One Man’s Trash is Another Man’s Come Up: Fitting Macklemore into Hip-Hop

by Mo Wilson
contributor

 Since its creation in the early ’80s, hip-hop/rap has, by and large, been a musical genre download (10)created by and for urban black youth. However, due to the genre’s subsequent widespread popularity, many white suburban kids started tuning in and, in some cases, began participating in the art form. Eventually white rappers such as Vanilla Ice, the Beastie Boys and, most famously Eminem, began making impact on the rap scene, posing the question: Can a white rapper participate in the art form without engaging in cultural appropriation? This study aims to explore this question by analyzing the artist Macklemore, a new white rapper on the charts, and the video for his breakout single “Thrift Shop.”

     Hip-hop has come a long way in 20 years. What started as underground music made by poor urban youth in response to the harsh realities of their lives turned into a major cultural and economic force. Now hip hop has a Grammy category and consistent chart presence. As it has gotten a larger following, white men have started picking up the mic, cueing cries of cultural appropriation. As white musicians pick up the genre, however, they still associate the form with blackness. Miley Cyrus was explicit in conversations with her producer that she wanted a “black sound” for her hip-hop- and R&B-influenced makeover (Planton, 2013).
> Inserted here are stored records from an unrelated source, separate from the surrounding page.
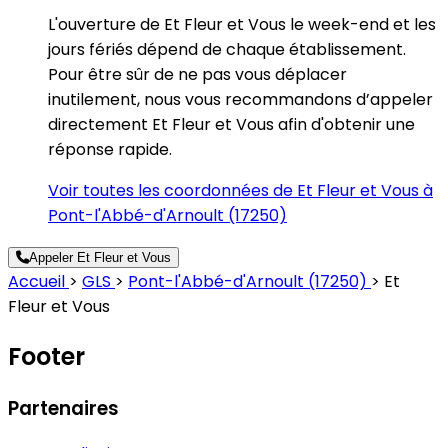
L'ouverture de Et Fleur et Vous le week-end et les
jours fériés dépend de chaque établissement.
Pour être sûr de ne pas vous déplacer
inutilement, nous vous recommandons d’appeler
directement Et Fleur et Vous afin d'obtenir une
réponse rapide.
Voir toutes les coordonnées de Et Fleur et Vous à
Pont-l'Abbé-d'Arnoult (17250)
Appeler Et Fleur et Vous
Accueil
>
GLS
>
Pont-l'Abbé-d'Arnoult (17250)
>
Et
Fleur et Vous
Footer
Partenaires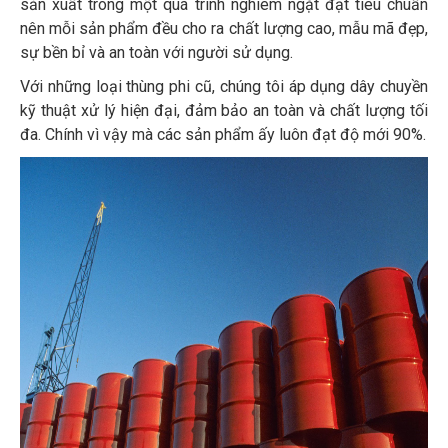
sản xuất trong một quá trình nghiêm ngặt đạt tiêu chuẩn
nên mỗi sản phẩm đều cho ra chất lượng cao, mẫu mã đẹp,
sự bền bỉ và an toàn với người sử dụng.
Với những loại thùng phi cũ, chúng tôi áp dụng dây chuyền
kỹ thuật xử lý hiện đại, đảm bảo an toàn và chất lượng tối
đa. Chính vì vậy mà các sản phẩm ấy luôn đạt độ mới 90%.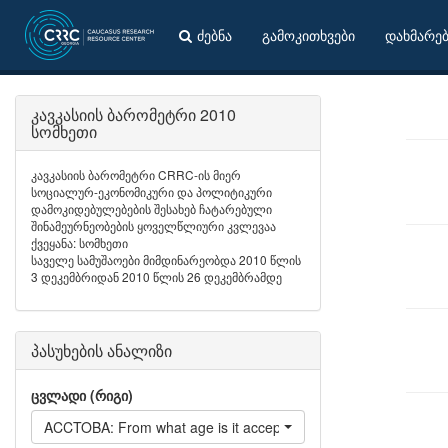
ძებნა
გამოკითხვები
დახმარე
კავკასიის ბარომეტრი 2010
სომხეთი
კავკასიის ბარომეტრი CRRC-ის მიერ
სოციალურ-ეკონომიკური და პოლიტიკური
დამოკიდებულებების შესახებ ჩატარებული
შინამეურნეობების ყოველწლიური კვლევაა
ქვეყანა: სომხეთი
საველე სამუშაოები მიმდინარეობდა 2010 წლის
3 დეკემბრიდან 2010 წლის 26 დეკემბრამდე
პასუხების ანალიზი
ცვლადი (რიგი)
ACCTOBA: From what age is it acceptable for a woman to smo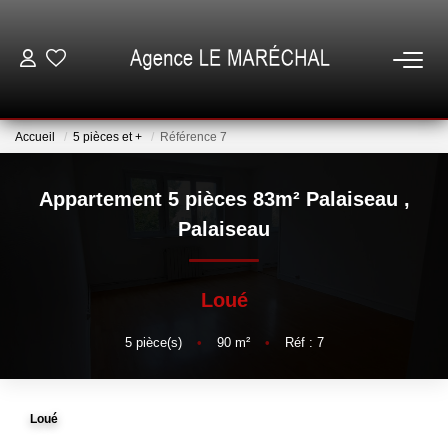
VENTES
Accueil
5 pièces et +
Référence 7
LOCATIONS
Appartement 5 pièces 83m² Palaiseau
,
NOTRE AGENCE
Palaiseau
ESTIMATION
Loué
GESTION
5
pièce(s)
•
90
m²
•
Réf : 7
ESPACE CLIENT
Loué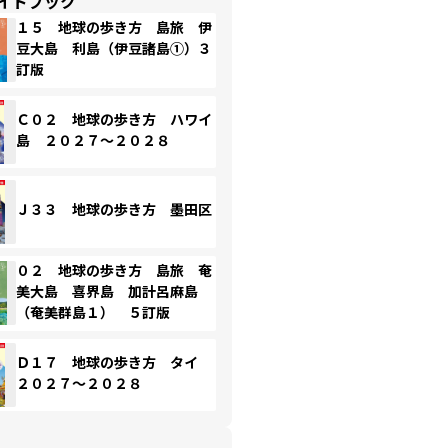
イドブック
１５ 地球の歩き方 島旅 伊
豆大島 利島（伊豆諸島①）３
訂版
Ｃ０２ 地球の歩き方 ハワイ
島 ２０２７～２０２８
Ｊ３３ 地球の歩き方 墨田区
０２ 地球の歩き方 島旅 奄
美大島 喜界島 加計呂麻島
（奄美群島１） ５訂版
Ｄ１７ 地球の歩き方 タイ
２０２７～２０２８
My personal experience from the genre has come largely from radio staples in my hometown of Atlanta, hip-hop singles being played at fraternity parties, and underground “indie” rappers on the internet and their videos. As a millennial, watching music videos online was my primary way of discovering new music, and I’m not alone in this practice. J.B. Hoffman (1991), famed media critic of the Village Voice and author of Vulgar Modernism talked about the importance of videos during the ’80s: “For MTV’s target audience, videos are pop songs, movies sitcoms, pulp novels and comic books all rolled into one” (p. 150). Now music videos have moved off the TV and into our pockets. YouTube is accessible via smartphones wherever we go, and the artists we are consuming have become hometown heroes as well as label-backed pop stars.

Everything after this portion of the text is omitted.